Carrizo Oil & Gas (CRZO) and WPX Energy (WPX) also have acreage in Susquehanna, however, their well results have lagged far behind the top three operators'. While geology is the primary differentiating factor, the weaker results may also be attributable to differences in well and completion designs.
Motivated by 100%+ returns, Cabot is accelerating its drilling program. The company's gross Marcellus production volumes have recently achieved a record gross production rate of 1.3 Bcf/d. The company has added a sixth rig to its drilling program in August and has announced the addition of a seventh rig in early 2014. The company expects to drill 130 to 140 net wells in the Marcellus Shale in 2014. Assuming average EUR of 20 Bcf per well, the company will develop 2.6-2.8 Tcf of reserves next year alone.
The company reiterated its 30%-50% production growth guidance for 2014, following the 60%+ year-on-year growth reported during Q3 2013. In light of the very material expansion of the company's drilling program - from five rigs to seven rigs, combined with a substantial increase in rig productivity and the average number of frac stages per well - the company's guidance may prove very conservative.

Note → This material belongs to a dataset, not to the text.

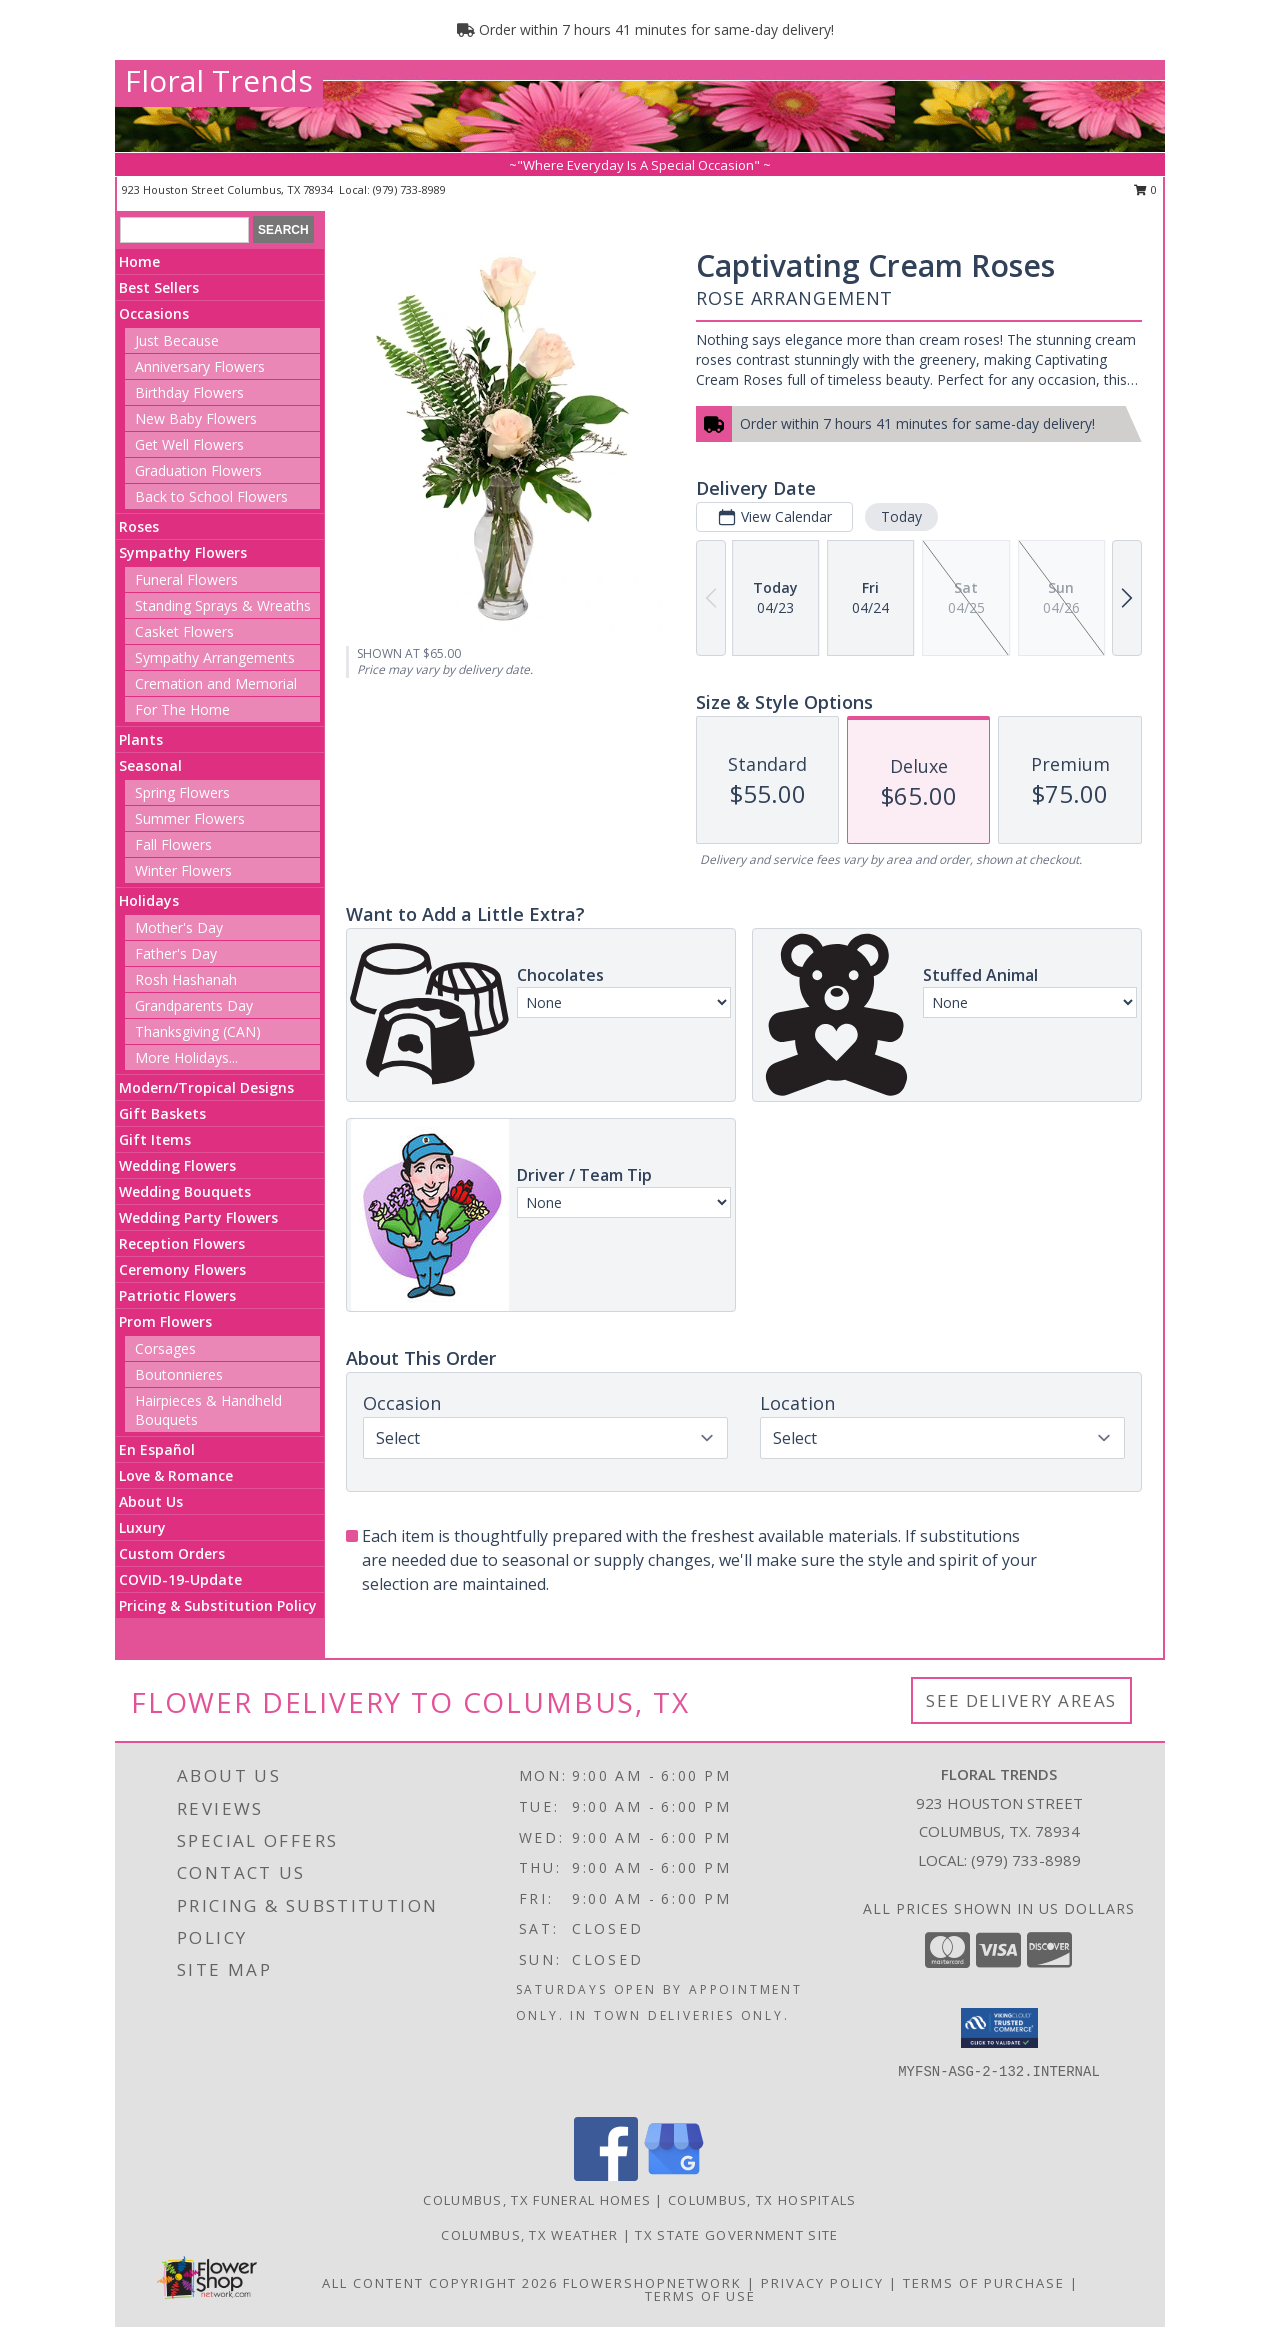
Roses (139, 526)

With the addition of the Constitution pipeline, Cabot's Marcellus volumes growth should continue unabated in 2015.
Southwestern may also discover that it has under-promised on its volumes growth and achieve its target production rate of 800 MMcf/d much earlier than its initial 2018 plan. Again, a lot will depend on Southwestern's ability to put in place gathering infrastructure and secure off-take capacity for its volumes.
Total production from the compact "core of the core" area in Northeast Pennsylvania is rapidly approaching 3 Bcf/d, which is approximately equal to production from the entire Fayetteville Shale. However, recent well results confirm that substantially higher production volumes can be sustained over a long period of time. In fact, highly economic production volumes from the dry gas sweet spot may double from its current levels in two-three years, driven by off-take solutions that are currently being discussed.